OADL Programming Reference Manual

Lexical Elements

Character Set

OADL uses the UTF-8 (RFC 3629) input character encoding, which allows for minimum size for most uses (and is compatible with ASCII), but also allows for the use of the full 21-bit range of Unicode standard character encodings for identifiers, string literals and comments. In addition, OADL uses UTF-8 for text-based output. Although OADL accepts extended Unicode characters as elements of identifiers, only the ASCII digits '0' through '9' are allowed in numeric constants.

Note that illegal UTF-8 seqences in a source file will produce a compile-time error.

OADL is a token-based compiler. It uses a greedy algorithm to scan tokens; this means, for example, that the sequence of characters === is interpreted as the token == followed by the token = (which the compiler would then flag as a syntax error).
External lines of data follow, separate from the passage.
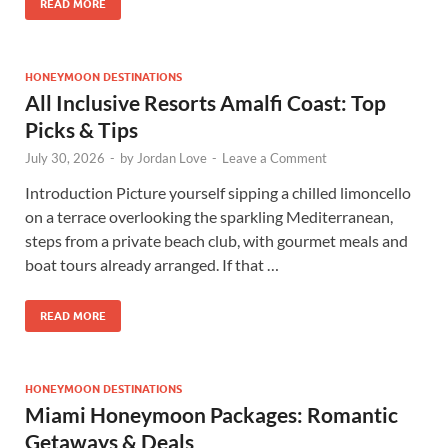
READ MORE
HONEYMOON DESTINATIONS
All Inclusive Resorts Amalfi Coast: Top
Picks & Tips
July 30, 2026
-
by
Jordan Love
-
Leave a Comment
Introduction Picture yourself sipping a chilled limoncello
on a terrace overlooking the sparkling Mediterranean,
steps from a private beach club, with gourmet meals and
boat tours already arranged. If that …
READ MORE
HONEYMOON DESTINATIONS
Miami Honeymoon Packages: Romantic
Getaways & Deals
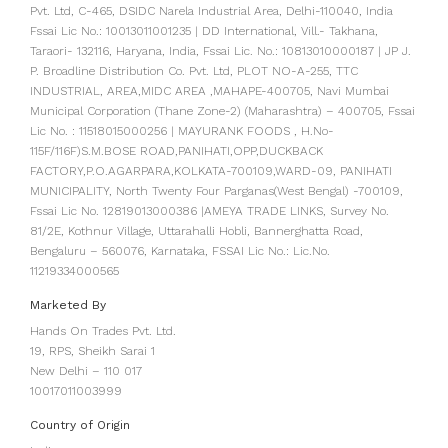
Pvt. Ltd, C-465, DSIDC Narela Industrial Area, Delhi-110040, India
Fssai Lic No.: 10013011001235 | DD International, Vill.- Takhana,
Taraori- 132116, Haryana, India, Fssai Lic. No.: 10813010000187 | JP J.
P. Broadline Distribution Co. Pvt. Ltd, PLOT NO-A-255, TTC
INDUSTRIAL, AREA,MIDC AREA ,MAHAPE-400705, Navi Mumbai
Municipal Corporation (Thane Zone-2) (Maharashtra) – 400705, Fssai
Lic No. : 11518015000256 | MAYURANK FOODS , H.No-
115F/116F)S.M.BOSE ROAD,PANIHATI,OPP,DUCKBACK
FACTORY,P.O.AGARPARA,KOLKATA-700109,WARD-09, PANIHATI
MUNICIPALITY, North Twenty Four Parganas(West Bengal) -700109,
Fssai Lic No. 12819013000386 |AMEYA TRADE LINKS, Survey No.
81/2E, Kothnur Village, Uttarahalli Hobli, Bannerghatta Road,
Bengaluru – 560076, Karnataka, FSSAI Lic No.: Lic.No.
11219334000565
Marketed By
Hands On Trades Pvt. Ltd.
19, RPS, Sheikh Sarai 1
New Delhi – 110 017
10017011003999
Country of Origin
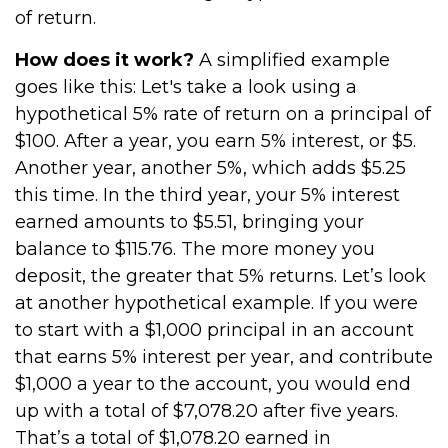
of return.
How does it work?
A simplified example
goes like this: Let's take a look using a
hypothetical 5% rate of return on a principal of
$100. After a year, you earn 5% interest, or $5.
Another year, another 5%, which adds $5.25
this time. In the third year, your 5% interest
earned amounts to $5.51, bringing your
balance to $115.76. The more money you
deposit, the greater that 5% returns. Let’s look
at another hypothetical example. If you were
to start with a $1,000 principal in an account
that earns 5% interest per year, and contribute
$1,000 a year to the account, you would end
up with a total of $7,078.20 after five years.
That’s a total of $1,078.20 earned in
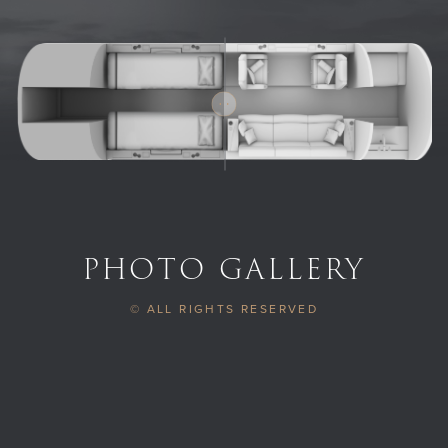
PHOTO GALLERY
© ALL RIGHTS RESERVED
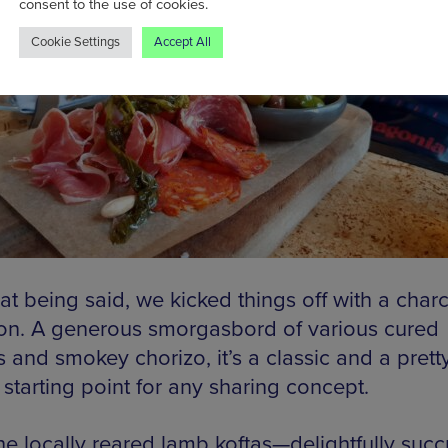
consent to the use of cookies.
Cookie Settings
Accept All
at being said, we kicked things off with a charc
ion. A generous smorgasbord of various cured
 and smokey chorizo, it’s a classic and a prett
 starting point for any sharing concept.
he locally reared lamb koftas—delightfully succ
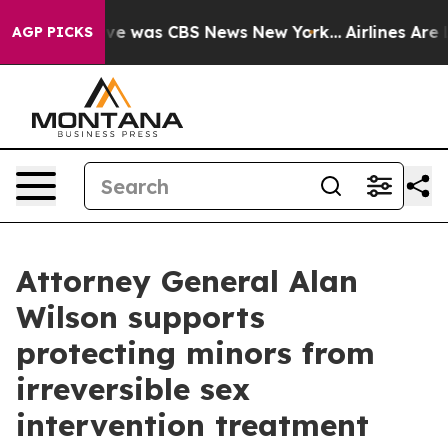
lse Narrative was CBS News New York...
Airlines Are L
AGP PICKS
Attorney General Alan
Wilson supports
protecting minors from
irreversible sex
intervention treatment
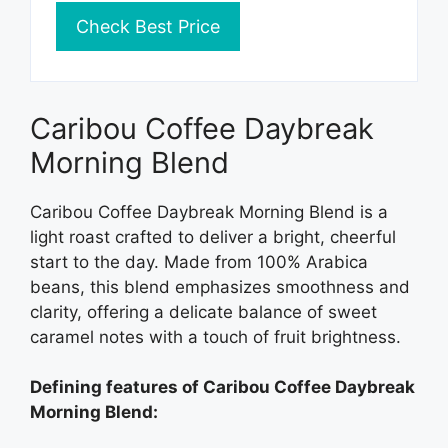
Check Best Price
Caribou Coffee Daybreak
Morning Blend
Caribou Coffee Daybreak Morning Blend is a
light roast crafted to deliver a bright, cheerful
start to the day. Made from 100% Arabica
beans, this blend emphasizes smoothness and
clarity, offering a delicate balance of sweet
caramel notes with a touch of fruit brightness.
Defining features of Caribou Coffee Daybreak
Morning Blend:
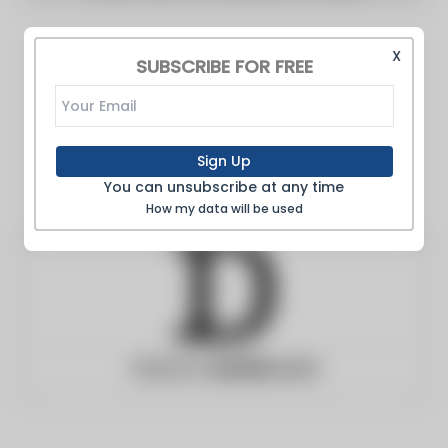
X
SUBSCRIBE FOR FREE
Sign Up
You can unsubscribe at any time
How my data will be used
Website:
deadline.com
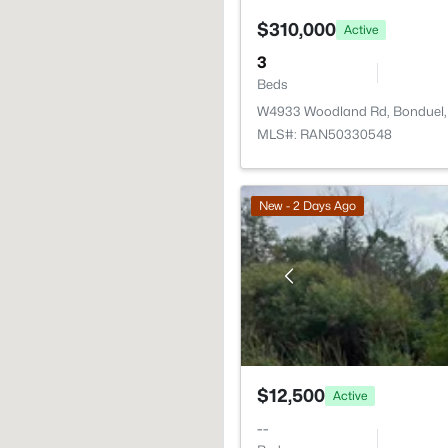
$310,000
Active
3
Beds
W4933 Woodland Rd, Bonduel,
MLS#: RAN50330548
New - 2 Days Ago
$12,500
Active
--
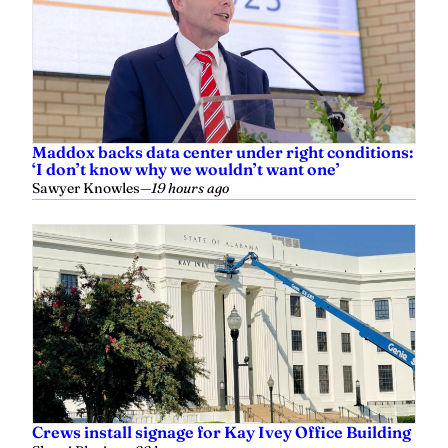
Maddox backs data center under right conditions:
‘I don’t know why we wouldn’t want one’
Sawyer Knowles
—
19 hours ago
Crews install signage for Kay Ivey Office Building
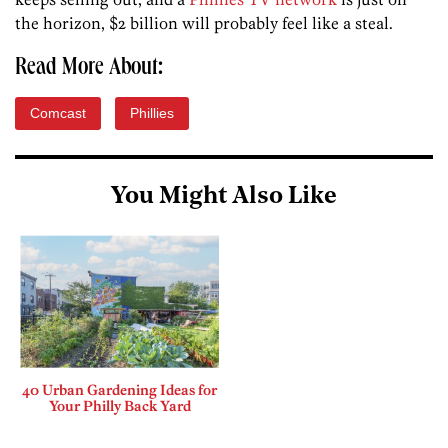
the horizon, $2 billion will probably feel like a steal.
Read More About:
Comcast
Phillies
You Might Also Like
40 Urban Gardening Ideas for
Your Philly Back Yard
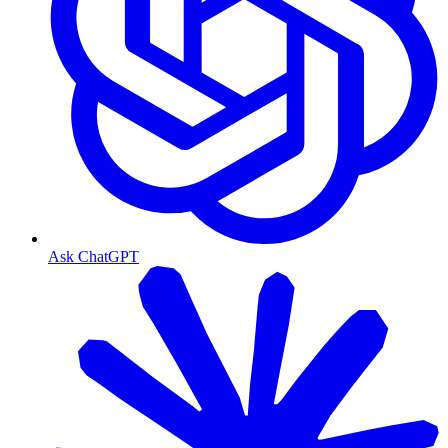
Ask ChatGPT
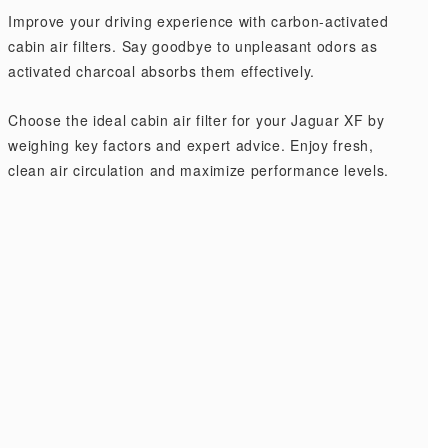
Improve your driving experience with carbon-activated
cabin air filters. Say goodbye to unpleasant odors as
activated charcoal absorbs them effectively.
Choose the ideal cabin air filter for your Jaguar XF by
weighing key factors and expert advice. Enjoy fresh,
clean air circulation and maximize performance levels.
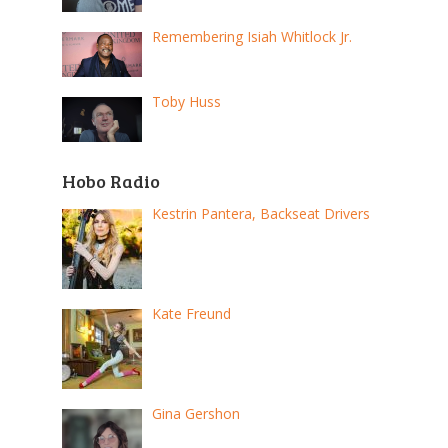
Remembering Isiah Whitlock Jr.
Toby Huss
Hobo Radio
Kestrin Pantera, Backseat Drivers
Kate Freund
Gina Gershon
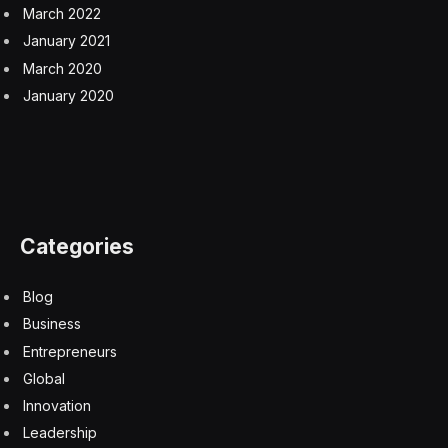
March 2022
January 2021
March 2020
January 2020
Categories
Blog
Business
Entrepreneurs
Global
Innovation
Leadership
Whitespace (ASCII space, carriage return, line feed, form feed, horizontal tab, and vertical tab) is ignored, except as it separates tokens. Comments (delimited by /* and */) are considered whitespace, and otherwise ignored. End-line comments (delimited by //) are also ignored. For compatibility with some UTF-8 editors (i.e. Windows Notepad), the Unicode byte-order-mark 0xFEFF (or UTF-8 0xEF, 0xBB, 0xBF) is allowed at the beginning of an OADL source file and is treated as whitespace.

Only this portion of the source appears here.